Na segunda-feira o diretor da empresa, José Dilson Carrilho, agradece ao diretor Associado, o amazonense Luís Maria Alves, a campanha em favor do consumo de manufaturados locais.

Um mês e cinco dias depois o “DN” (quinta-feira, 11/9) traz o anuncio da promoção “Operação Futebol” com o fim de alavancar as vendas dos produtos de massas alimentícia potiguar.

A atração para os itens da fábrica eram as figurinhas encontradas nas embalagens.

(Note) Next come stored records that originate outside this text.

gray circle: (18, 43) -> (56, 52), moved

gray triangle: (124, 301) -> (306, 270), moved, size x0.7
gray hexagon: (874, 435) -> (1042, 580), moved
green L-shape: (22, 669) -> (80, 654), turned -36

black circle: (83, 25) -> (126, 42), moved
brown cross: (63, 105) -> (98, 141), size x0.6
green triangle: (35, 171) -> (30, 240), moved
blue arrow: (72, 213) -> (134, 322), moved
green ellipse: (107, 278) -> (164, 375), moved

Virou febre consumir biscoitos “Maria”, “Maisena”, “Bichinhos”, “Sortidos”, “Cream-Cracker” e “Petit-Beurre”.

E o famoso macarrão “Jandaia” (espaguete e talharim), “Fidelino” e o novíssimo macarrão Weston (“qualidade a toda prova”) recentemente lançado.

A premiação para quem completasse um “onze”: uma bola de futebol; dois times: entrada para os jogos no “Juvenal Lamartine”;

Três elencos: um liquidificador ou um rádio portátil; uma bicicleta ou fogão a gás para quatro; e o prêmio mais valorizado para cinco equipes: uma bolsa escolar.

Tudo supervisionado pelo empresário Dilson Carrilho, que foi diretor americano (69) e esmeraldino (71).